The group task required us to create our own interactive narrative about the Kirkgate Market visit (Week 8) using Twine, which formalized the theoretical concepts into practice.

  • Engineering Narrative Flow: Planning the story structure required a decision tree template to plot multiple passages and ensure every interaction led to a clear (and sometimes surprising) destination. This exposed the technical difficulty of managing "non-linear complexity" without creating broken paths.
  • Digital Storytelling Techniques: We implemented mandatory elements (ten passages, two fonts, one image) to learn Twine's basic functionalities for visual and structural variation. This demonstrated how simple "hyperlinks" become the primary mechanical tool for conveying meaning and allowing the 'reader' to traverse the text.

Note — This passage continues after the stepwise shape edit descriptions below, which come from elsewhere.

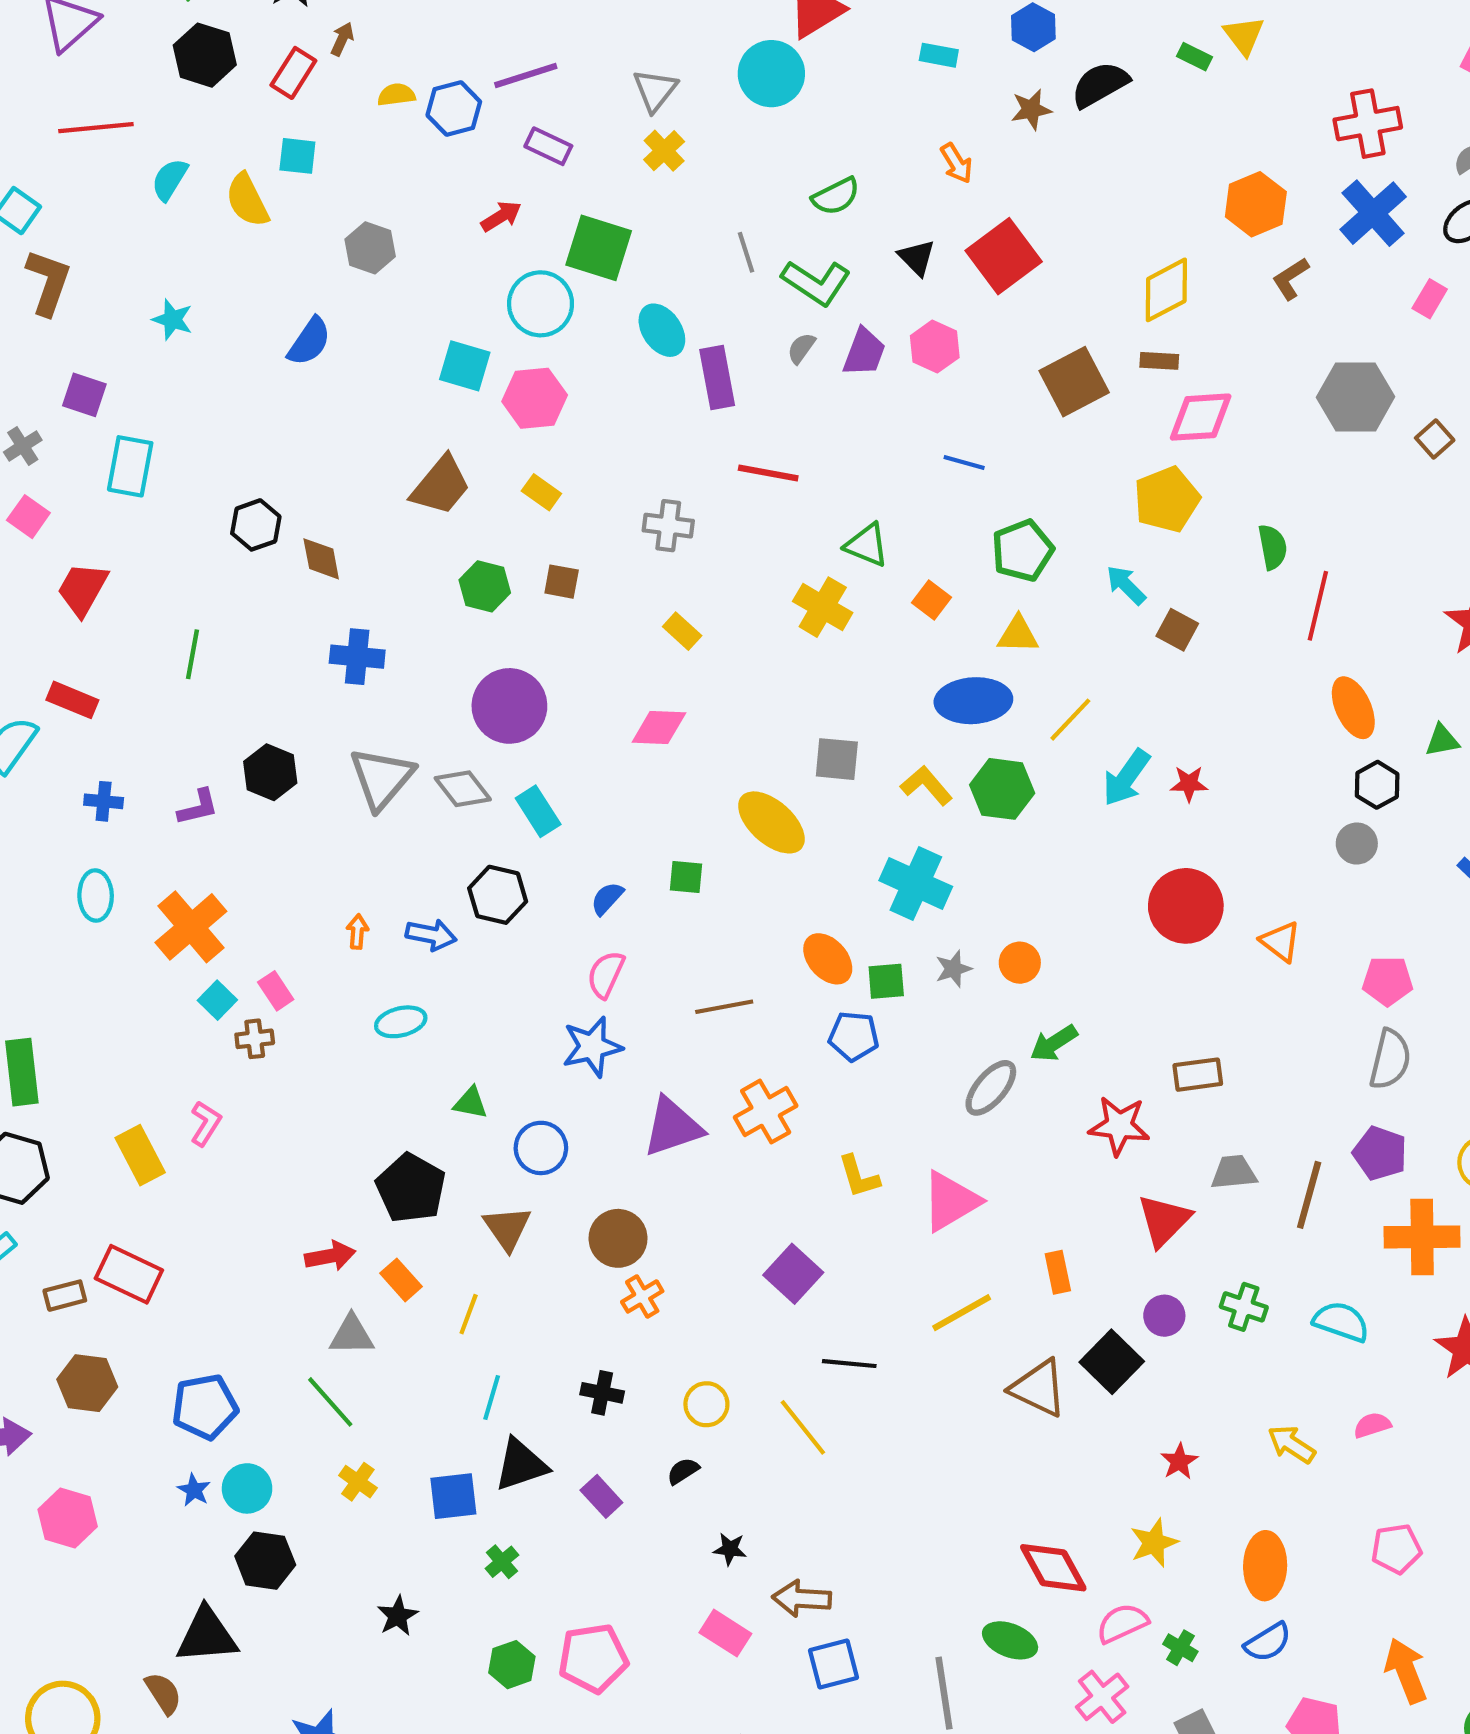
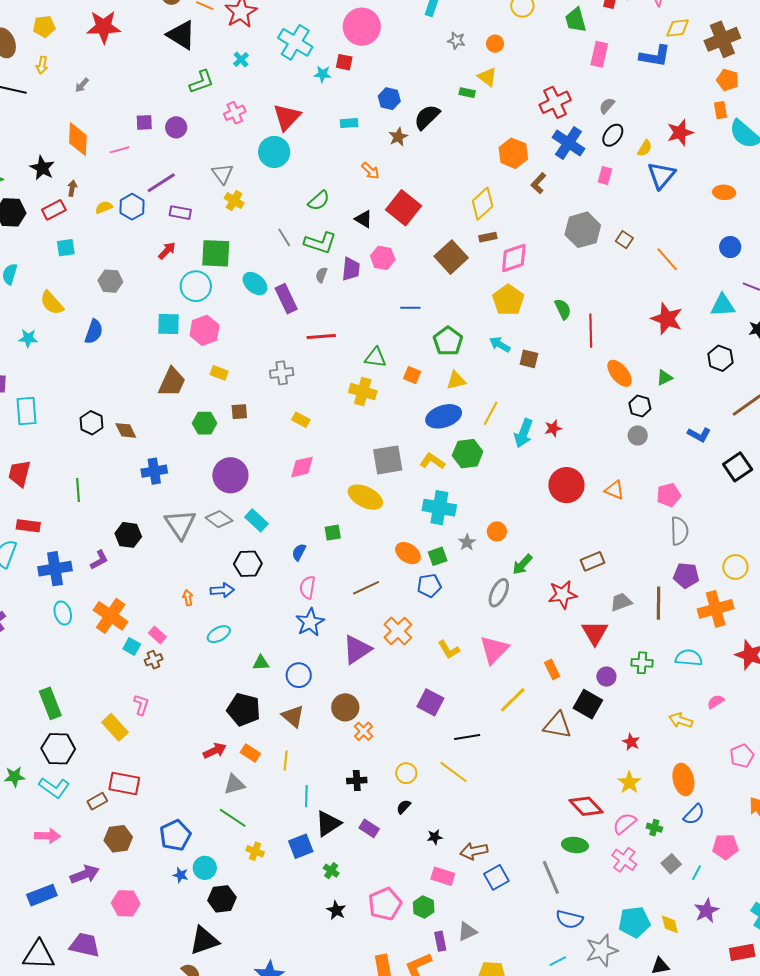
red rectangle: (293, 73) -> (54, 210), turned 45
yellow semicircle: (247, 200) -> (52, 303), moved
gray square: (837, 759) -> (388, 460), size x1.4
blue cross: (104, 801) -> (55, 569), size x1.8
black star: (398, 1616) -> (336, 910), moved
green hexagon: (512, 1665) -> (424, 907), moved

3. Conclusion: The Digital Author's Responsibility

Week 10 underscored the unique role of the digital author. Our responsibility extends beyond just writing compelling content; we must also procedurally choreograph the entire experience. This means:

  • Anticipating Interaction: Designing the system to anticipate every possible choice the interactor might make.
  • Ethical Pathing: Being aware that the narrative structure (the architecture of the possibilities) has ethical implications, controlling what information the reader receives and what consequences their choices bear.